First things first, can I post with one stick of RAM? Yes, I could! So I went ahead and installed Windows 8 (which I love, btw), and updated the MB BIOS. Shut down, installed all 4 sticks again, and still no joy. Error Code 55. 

Next, I tried different RAM slots. I quickly learned that I only had the error when using the second channel for the RAM (right 2 DIMM slots). Well, that ruled out RAM and BIOS as the issue. There is only one more thing that I can do to narrow this down, and that was to check for bent CPU Socket pins. I had nothing else to test the MB or CPU on.

Sure enough, there was a bent pin.








I still don't know how that pin got bent. I do know that in trying to fix it, I bent several other pins! Man, what a PAIN! 

I eventually went to Walmart and got a small 5x magnifying glass w/ a build in LED, and some sowing needles. It took me several hours to finally get everything the way I wanted, but in the end, they were all straight.

I poped the CPU back in, took it out, and checked the pins for the umpteenth time. YES!! NO MORE BENT PINS!!! Put the CPU back in, with some fresh Antec thermal paste from the local Best Buy, and everything works like a charm!

So far, the MSI Command Center works well. I love how I can control all of my fans from the CC software (MB has connectors for 2 CPU fans and 3 SYS fans). However, the integrated RAMDisk software is absolutely HORRIBLE! I played with it for hours and never got it to work properly. I ended up downloading and using DataRAM RAMDisk, which works like a charm.

I still like the 600t case, but had I known that the H100i would not fit w/ a Z87 chipset,  that the plastic tabs holding the panels on were so brittle (2 have broken off while I tried to remove the from plastic panel), and that I would not be using the integrated fan controller I would have gone with another option. What I do really like though is that since it has 2 200mm fans, I only have and only need 3 case fans, and I can run them all from my MB and control them from MSI CC, as previously stated. This also makes cable management easier.

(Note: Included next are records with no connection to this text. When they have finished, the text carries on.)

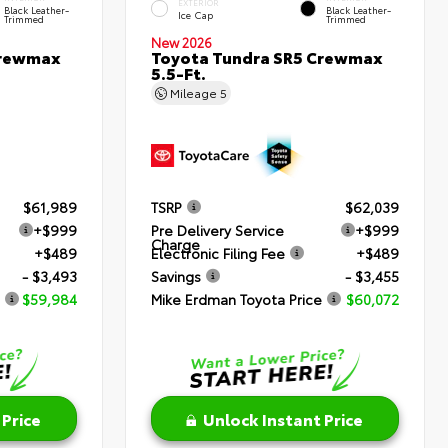
EXTERIOR
Black Leather-
Black Leather-
Ice Cap
Trimmed
Trimmed
New 2026
Crewmax
Toyota Tundra SR5 Crewmax
5.5-Ft.
Mileage
5
$61,989
TSRP
$62,039
+$999
Pre Delivery Service
+$999
Charge
+$489
Electronic Filing Fee
+$489
- $3,493
Savings
- $3,455
$59,984
Mike Erdman Toyota Price
$60,072
 Price
Unlock Instant Price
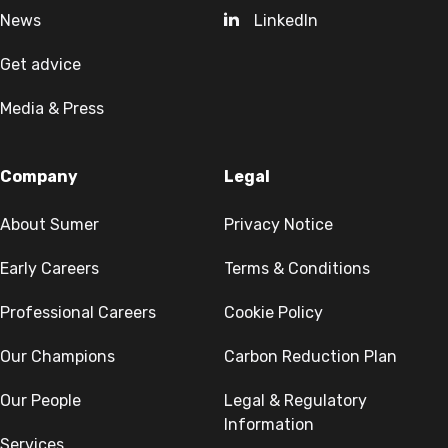
News
LinkedIn
Get advice
Media & Press
Company
Legal
About Sumer
Privacy Notice
Early Careers
Terms & Conditions
Professional Careers
Cookie Policy
Our Champions
Carbon Reduction Plan
Our People
Legal & Regulatory
Information
Services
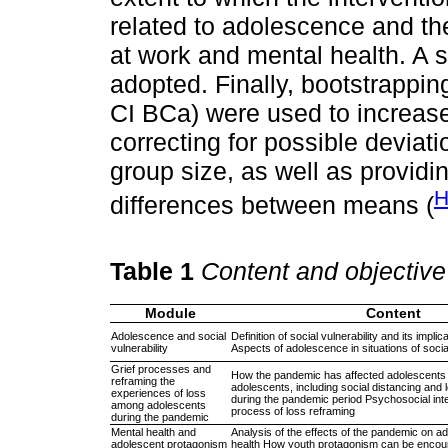
related to adolescence and t
at work and mental health. A s
adopted. Finally, bootstrapp
CI BCa) were used to increase t
correcting for possible deviat
group size, as well as providi
H
differences between means (
Table 1
Content and objective
Module
Content
Adolescence and social
Definition of social vulnerability and its impli
vulnerability
Aspects of adolescence in situations of social
Grief processes and
How the pandemic has affected adolescents E
reframing the
adolescents, including social distancing and 
experiences of loss
during the pandemic period Psychosocial inte
among adolescents
process of loss reframing
during the pandemic
Mental health and
Analysis of the effects of the pandemic on a
adolescent protagonism
health How youth protagonism can be encour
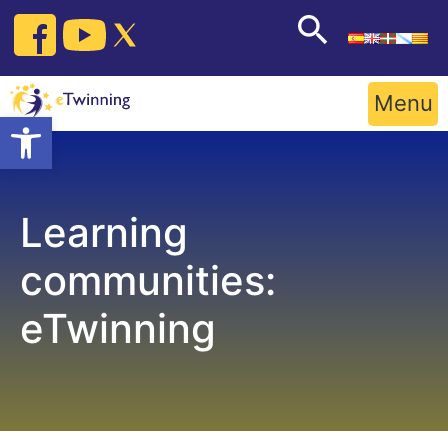
Skip
to
content
Menu
Open toolbar
Learning
communities:
eTwinning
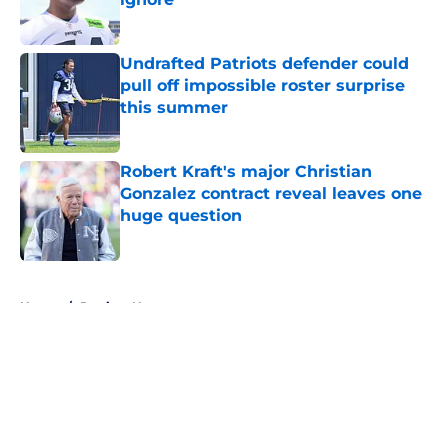
Published by on Invalid Date
Undrafted Patriots defender could
pull off impossible roster surprise
this summer
Published by on Invalid Date
Robert Kraft's major Christian
Gonzalez contract reveal leaves one
huge question
Published by on Invalid Date
5 related articles loaded
Home
/
Patriots News
About
Openings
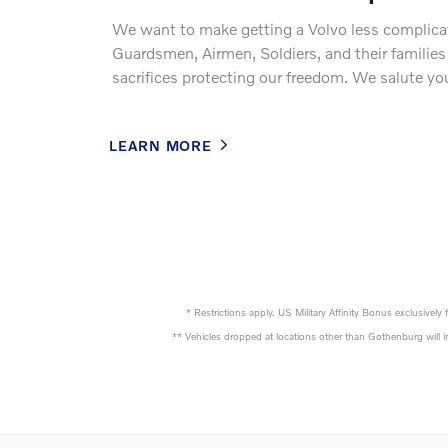
We want to make getting a Volvo less complicat
Guardsmen, Airmen, Soldiers, and their famili
sacrifices protecting our freedom. We salute yo
LEARN MORE
* Restrictions apply. US Military Affinity Bonus exclusive
** Vehicles dropped at locations other than Gothenburg will in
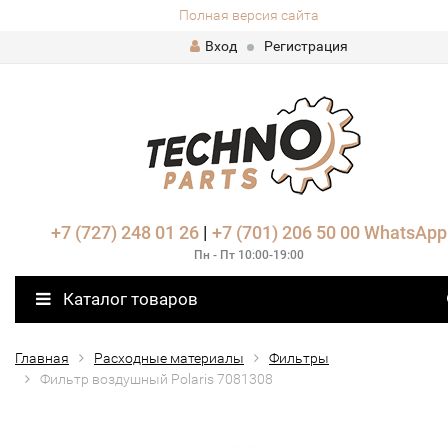
Полная версия сайта
Вход
Регистрация
+7 (727) 248 01 26
|
+7 (701) 206 50 00
WhatsApp
Пн - Пт 10:00-19:00
Каталог товаров
Главная
Расходные материалы
Фильтры
Фильтр воздушный Polaris 7081308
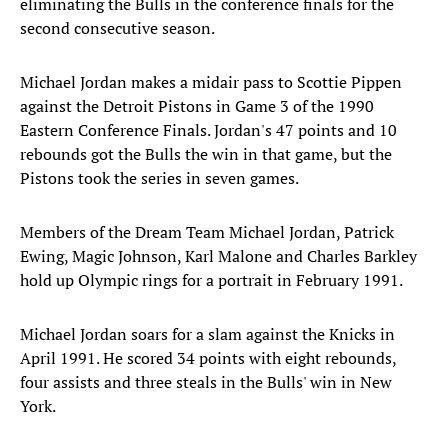
eliminating the Bulls in the conference finals for the
second consecutive season.
Michael Jordan makes a midair pass to Scottie Pippen
against the Detroit Pistons in Game 3 of the 1990
Eastern Conference Finals. Jordan's 47 points and 10
rebounds got the Bulls the win in that game, but the
Pistons took the series in seven games.
Members of the Dream Team Michael Jordan, Patrick
Ewing, Magic Johnson, Karl Malone and Charles Barkley
hold up Olympic rings for a portrait in February 1991.
Michael Jordan soars for a slam against the Knicks in
April 1991. He scored 34 points with eight rebounds,
four assists and three steals in the Bulls' win in New
York.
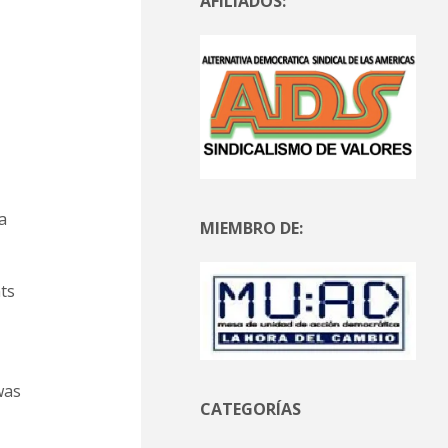
AFILIADOS:
a
MIEMBRO DE:
ts
was
CATEGORÍAS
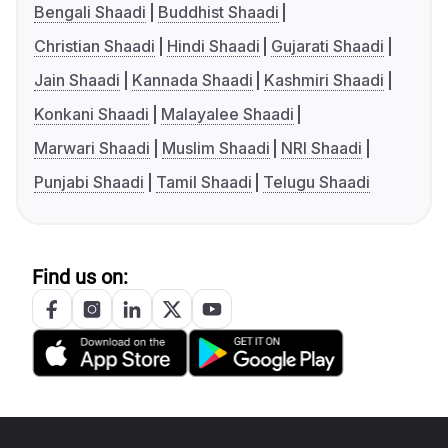
Bengali Shaadi
Buddhist Shaadi
Christian Shaadi
Hindi Shaadi
Gujarati Shaadi
Jain Shaadi
Kannada Shaadi
Kashmiri Shaadi
Konkani Shaadi
Malayalee Shaadi
Marwari Shaadi
Muslim Shaadi
NRI Shaadi
Punjabi Shaadi
Tamil Shaadi
Telugu Shaadi
Find us on:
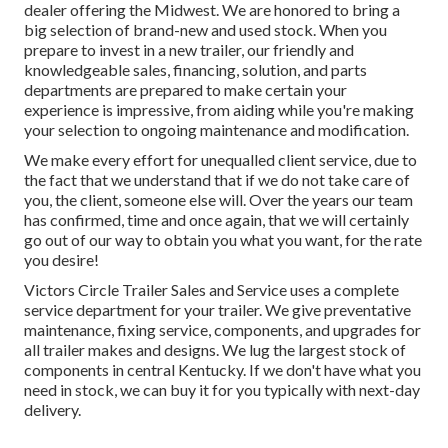
dealer offering the Midwest. We are honored to bring a
big selection of brand-new and used stock. When you
prepare to invest in a new trailer, our friendly and
knowledgeable sales, financing, solution, and parts
departments are prepared to make certain your
experience is impressive, from aiding while you're making
your selection to ongoing maintenance and modification.
We make every effort for unequalled client service, due to
the fact that we understand that if we do not take care of
you, the client, someone else will. Over the years our team
has confirmed, time and once again, that we will certainly
go out of our way to obtain you what you want, for the rate
you desire!
Victors Circle Trailer Sales and Service uses a complete
service department for your trailer. We give preventative
maintenance, fixing service, components, and upgrades for
all trailer makes and designs. We lug the largest stock of
components in central Kentucky. If we don't have what you
need in stock, we can buy it for you typically with next-day
delivery.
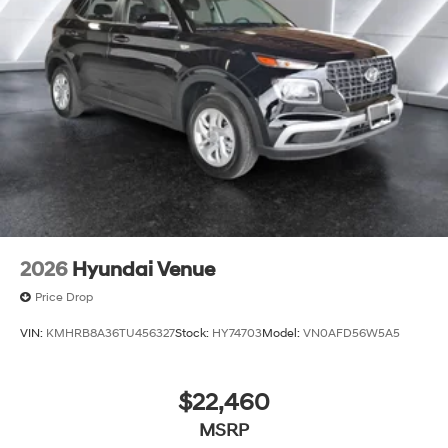
2026
Hyundai Venue
Price Drop
VIN:
KMHRB8A36TU456327
Stock:
HY74703
Model:
VN0AFD56W5A5
$22,460
MSRP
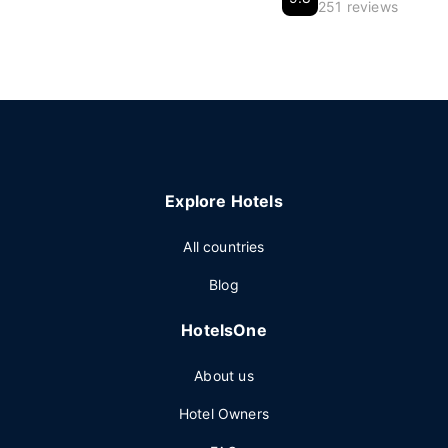
251 reviews
Explore Hotels
All countries
Blog
HotelsOne
About us
Hotel Owners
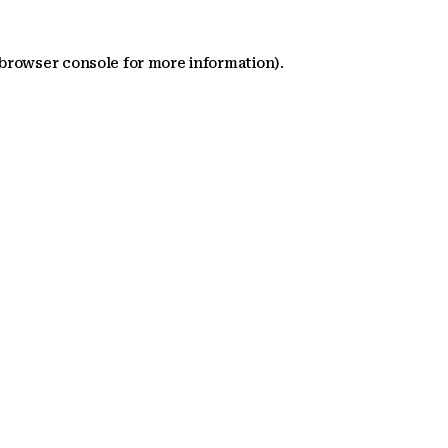
 browser console for more information)
.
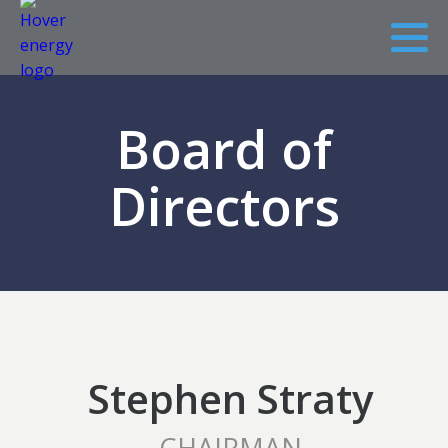
Board of
Directors
Stephen Straty
CHAIRMAN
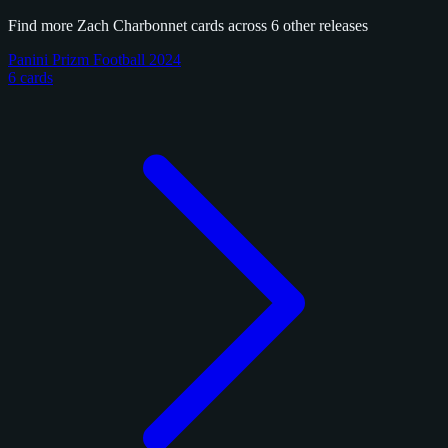
Find more Zach Charbonnet cards across 6 other releases
Panini Prizm Football 2024
6 cards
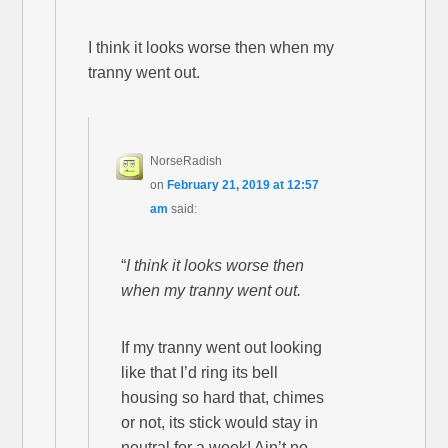
I think it looks worse then when my
tranny went out.
NorseRadish
on
February 21, 2019 at 12:57
am
said:
“
I think it looks worse then
when my tranny went out.
If my tranny went out looking
like that I’d ring its bell
housing so hard that, chimes
or not, its stick would stay in
neutral for a week! Ain’t no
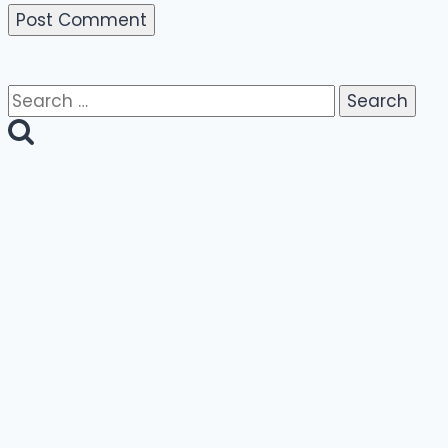
Search
for:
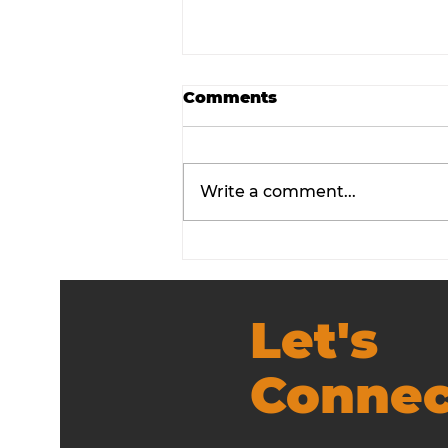
Comments
Write a comment...
Employee Experience
Workshop Guide That
Works
Let's
Connec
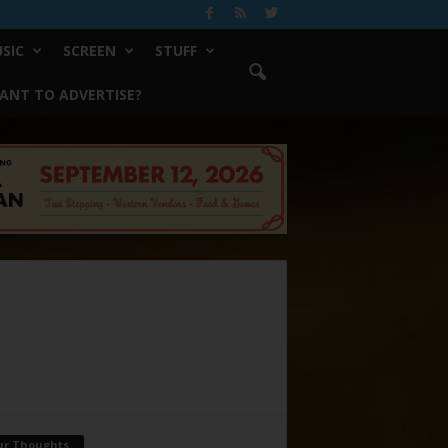
SIC
SCREEN
STUFF
ANT TO ADVERTISE?
ur Thoughts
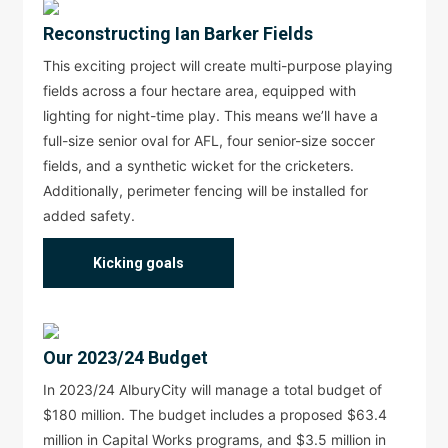
Reconstructing Ian Barker Fields
This exciting project will create multi-purpose playing
fields across a four hectare area, equipped with
lighting for night-time play. This means we’ll have a
full-size senior oval for AFL, four senior-size soccer
fields, and a synthetic wicket for the cricketers.
Additionally, perimeter fencing will be installed for
added safety.
Kicking goals
Our 2023/24 Budget
In 2023/24 AlburyCity will manage a total budget of
$180 million. The budget includes a proposed $63.4
million in Capital Works programs, and $3.5 million in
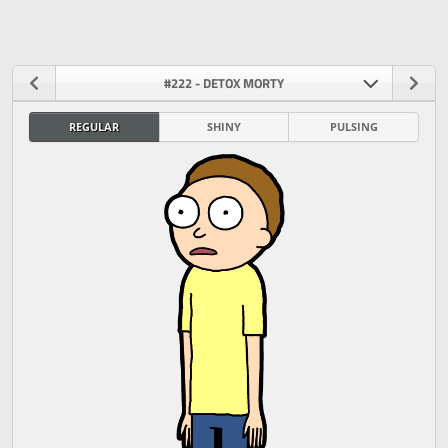
#222 - DETOX MORTY
REGULAR
SHINY
PULSING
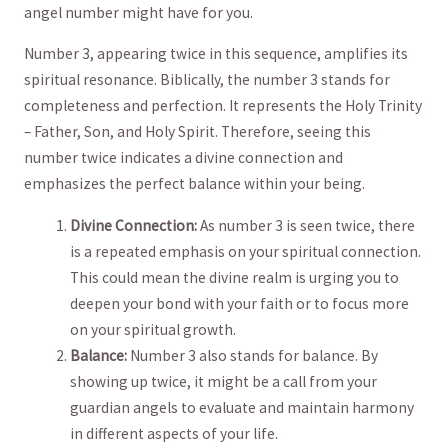
angel number might have for ⁣you.
Number 3, appearing twice in⁢ this sequence, ⁤amplifies its
spiritual resonance. Biblically, the number 3 stands for
completeness and perfection. It represents the Holy Trinity
– Father, Son, and​ Holy Spirit.⁣ Therefore, ‍seeing this
⁤number twice indicates a divine ⁤connection and
emphasizes the perfect balance within your being.
Divine Connection:
As number 3 is‌ seen twice, there
is a repeated emphasis on your spiritual connection.
This could mean the divine ‌realm is urging you to
deepen your bond with your faith or to focus more
⁢on ‍your spiritual growth.
Balance:
‍Number 3 also stands for⁢ balance. By‌
showing ⁤up ⁣twice, it might be‌ a call from your
guardian angels to evaluate and maintain harmony
in different aspects of your life.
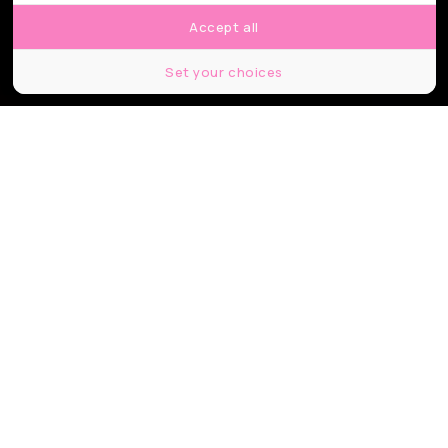
Accept all
Set your choices
© Center for volcanology and geological hazards mitigation
Partager
Partager
Partager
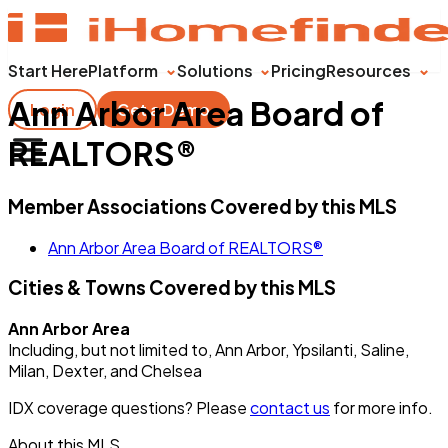
Start Here
Platform
Solutions
Pricing
Resources
Ann Arbor Area Board of
Login
Get a Demo
REALTORS®
Member Associations Covered by this MLS
Ann Arbor Area Board of REALTORS®
Cities & Towns Covered by this MLS
Ann Arbor Area
Including, but not limited to, Ann Arbor, Ypsilanti, Saline,
Milan, Dexter, and Chelsea
IDX coverage questions? Please
contact us
for more info.
About this MLS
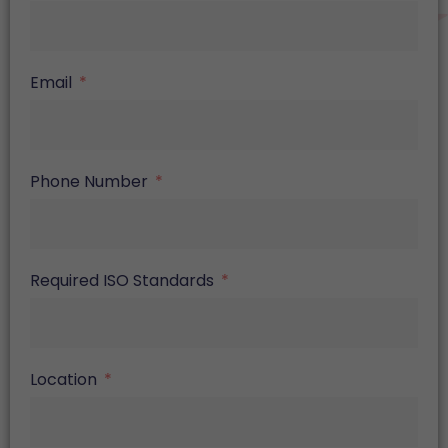
Email
Phone Number
Required ISO Standards
Location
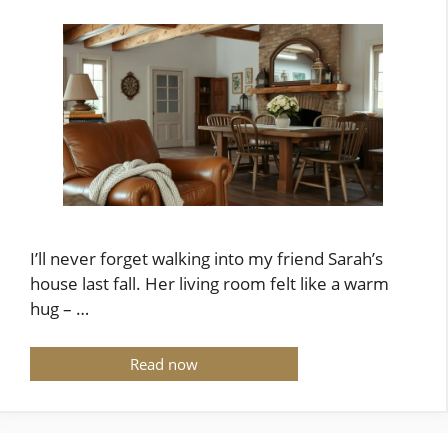
I’ll never forget walking into my friend Sarah’s
house last fall. Her living room felt like a warm
hug – …
Read now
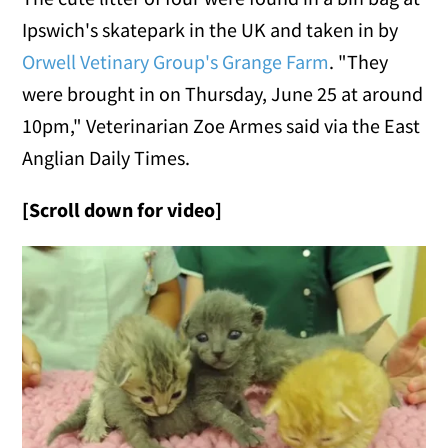
Ipswich's skatepark in the UK and taken in by
Orwell Vetinary Group's Grange Farm
. "They
were brought in on Thursday, June 25 at around
10pm," Veterinarian Zoe Armes said via the East
Anglian Daily Times.
[Scroll down for video]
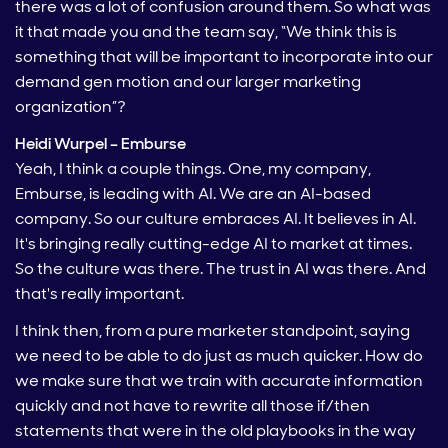
there was a lot of confusion around them. So what was
it that made you and the team say, “We think this is
something that will be important to incorporate into our
demand gen motion and our larger marketing
organization”?
Heidi Wurpel – Emburse
Yeah, I think a couple things. One, my company,
Emburse, is leading with AI. We are an AI-based
company. So our culture embraces AI. It believes in AI.
It's bringing really cutting-edge AI to market at times.
So the culture was there. The trust in AI was there. And
that's really important.
I think then, from a pure marketer standpoint, saying
we need to be able to do just as much quicker. How do
we make sure that we train with accurate information
quickly and not have to rewrite all those if/then
statements that were in the old playbooks in the way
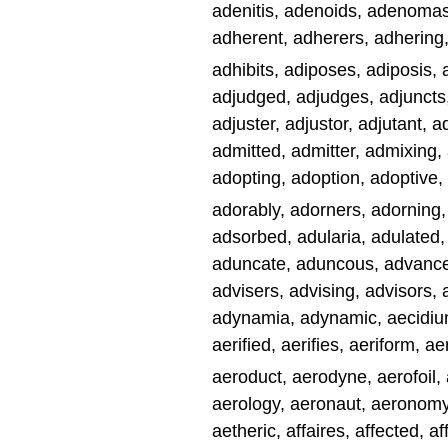
adenitis, adenoids, adenomas
adherent, adherers, adhering
adhibits, adiposes, adiposis, 
adjudged, adjudges, adjuncts, 
adjuster, adjustor, adjutant, 
admitted, admitter, admixing,
adopting, adoption, adoptive,
adorably, adorners, adorning, a
adsorbed, adularia, adulated,
aduncate, aduncous, advance
advisers, advising, advisors,
adynamia, adynamic, aecidium,
aerified, aerifies, aeriform, a
aeroduct, aerodyne, aerofoil, 
aerology, aeronaut, aeronomy,
aetheric, affaires, affected, af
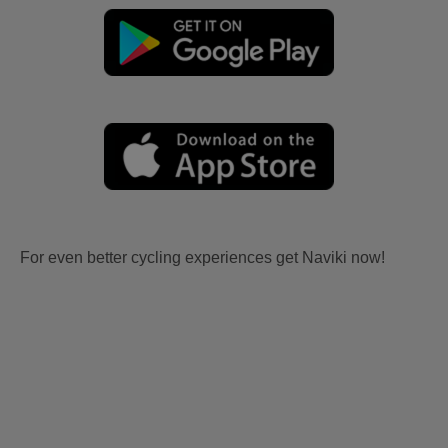
For even better cycling experiences get Naviki now!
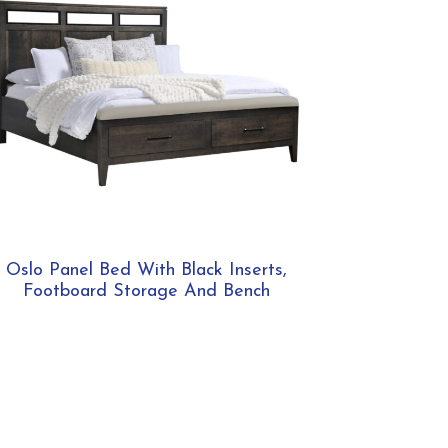
Oslo Panel Bed With Black Inserts,
Footboard Storage And Bench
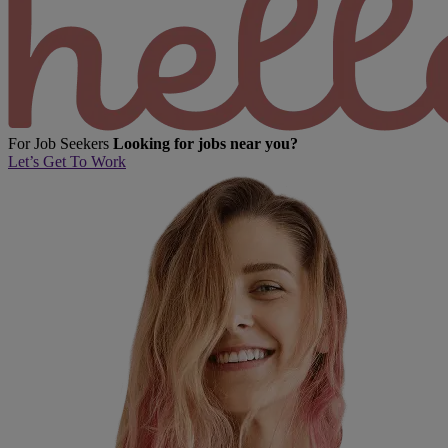
For Job Seekers
Looking for jobs near you?
Let’s Get To Work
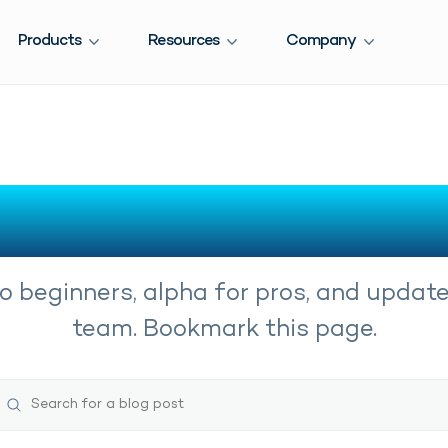
Products
Resources
Company
 Knowledge fro
o beginners, alpha for pros, and updat
team. Bookmark this page.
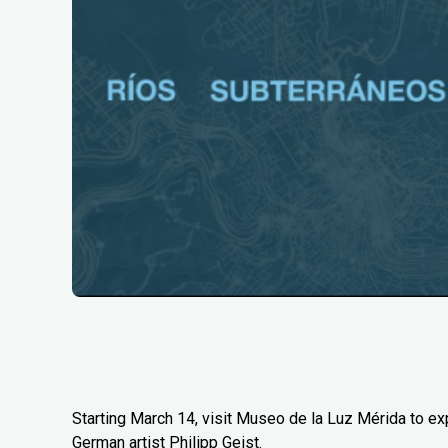
Starting March 14, visit Museo de la Luz Mérida to e
German artist Philipp Geist.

One thing I am concerned about is the NH-D14 fitting over my current RAM. The heatsinks on the RAM sticks are not particular large or tall, so I'm hoping they ft right over the cooler. If not, I will remove the RAM coolers. I do not suspect that these RAM sticks will be getting very hot with the airflow in this case.


I will update then I get the GTX 780, NH-D14, and additional HDDs and fans installed!


Shout Out to Lia, Love ya girl


----------



## drdeathx (Jun 17, 2013)

Take a needle or pin and slowly straighten it. Take it from someone who bent a few in his day. It may not even need straitening. Sometimes it has no ill effect from 1 pin..


Great choice of hardware too BTW....


----------



## brandonwh64 (Jun 18, 2013)

I came into this thread thinking there was going to be bob sledding going on......


----------



## Nailezs (Jun 18, 2013)

LOL i know exactly what movie you mean


----------



## PopcornMachine (Jun 18, 2013)

Thanks for the cool pics.  And good job fixing that bent pin.  Don't think my eyes or patience are good enough to do that.

Oh, and of course, nice cat.


----------



## George_o/c (Jun 24, 2013)

The moment you said "This picture shows no bent pins! Keep this in mind" I knew that scrolling down, I'd eventually find myself looking at bent pins for some reason  I feel for you, same thing happened to me in the past - the most frustrating one was with my Maximus III Formula P55 (RAMs only worked on single channel). 

Anyway I'm glad you managed to straighten them up and get things going. For some reason though I think that you're going to have clearence issues with the NH-D14 and your dimms, but as you said removing the heatsinks will do the trick.


----------



## micropage7 (Jun 24, 2013)

that must be really frustating
actually i dont feel pretty comfortable when intel moves pin into socket. many pins would give you more rooms to get bend
but glad you can work it out


----------